Table 1 Impact of the parameter λ on the performance of GTB classifer

Performance comparison to typical classifiers

To demonstrate the outstanding performance of our method, we carried out performance evaluation on the benchmark combination set by comparing our method with seven other typical classifiers, including kNN, SVM, Logistic regression, Naive Bayes, Random Forest, Adaboost and LogitBoost. Based on the derived feature distribution vectors, we implemented these competitive classifiers separately using R package [34] so as to conveniently reproduce our work. For Native Bayes, we adopted the R package e1071 [35] and its default setting. Also, logistic regression and SVM are implemented based on the e1071 R package, and logistic regression was run with default settings, while the misclassification penalty coefficient for SVM varied from 10 to 10000 by interval of 500 to achieve best performance. For KNN, R package kknn [36] was used to run the algorithm, in which the parameter k (k =1, 3, 5, 7 and 9) was enumerated to tune its performance. For the distance metric of kNN, we have tried Manhattan distance, Euclidean distance and Chebyshev distance and found that they yield to similar performance, thereby we adopted Chebyshev distance (q=5) in the performance evaluation. The R package randomForest [37] was used to run random forest algorithm and the number of trees varies from 60 to 500 by interval of 20. For boosting methods Adaboost and Logitboost, the R packages Adabag [38] and caTools were used, where the number of training iterations was tuned from 10 to 100 by interval of 5 and 10, respectively. The performance measures of each comparative method, including precision, recall, F1, MCC and AUC, achieved by the fine-tuned parameters, are shown in Table 2. Apparently, our proposed method significantly outperformed other classifiers in terms of almost all performance metrics.

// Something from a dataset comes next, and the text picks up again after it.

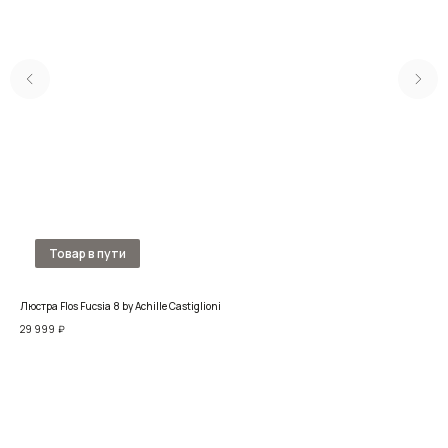
Люстра Flos Fucsia 8 by Achille Castiglioni
Люс
29 999
₽
86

Table 2 Comparison of GTB with other typical classifiers on heterogenous network-derived features

To present clear performance comparison, the ROC curves of GTB and other seven classifiers are also illustrated in Fig 1. It can be demonstrated that GTB classifier greatly outperforms all other competitive methods, which achieves the highest AUC value 0.95, followed by Random forest and Adaboost at 0.86. The performance of Naive Bayes is the worst and gets only 0.508 AUC value.

Fig. 1
figure 1

ROC curves of our method and other typical classifiers on benchmark set

Performance improvement by heterogenous network-derived features

To validate the effectiveness of the features extracted from drug-protein heterogeneous network, we conducted performance comparison between the primary ontology features and heterogenous network-based features. Due to different number of individual drugs and target proteins involved in drug combinations, we can not directly concatenate the drug fingerprints and protein GO annotations to construct feature vectors that are inconsistent in dimension. Instead, we first unified the chemical fingerprints of individual drugs in a combination, i.e. union of individual fingerprint vectors, as well as the union of GO terms of target proteins of individual drugs. Next, we concatenated the union sets of chemical fingerprints and GO annotations for each pair of drug combinations as the input features of the GTB classifier. The performance measures are shown in Table 3. It can be demonstrated that the performance of GTB classifier with input derived from heterogeneous network-based features is vastly superior to that with primary ontology features. For example, the AUC value increased from 0.528 to 0.949 for GTB classifier. Moreover, we conducted performance comparison for other typical classifiers to validate the advantage of our extracted feature from drug-protein heterogenous network. As shown in Tables 2 and 3, the performance of all these classifiers were greatly boosted by extracting features from the random walk with restart on the heterogenous network.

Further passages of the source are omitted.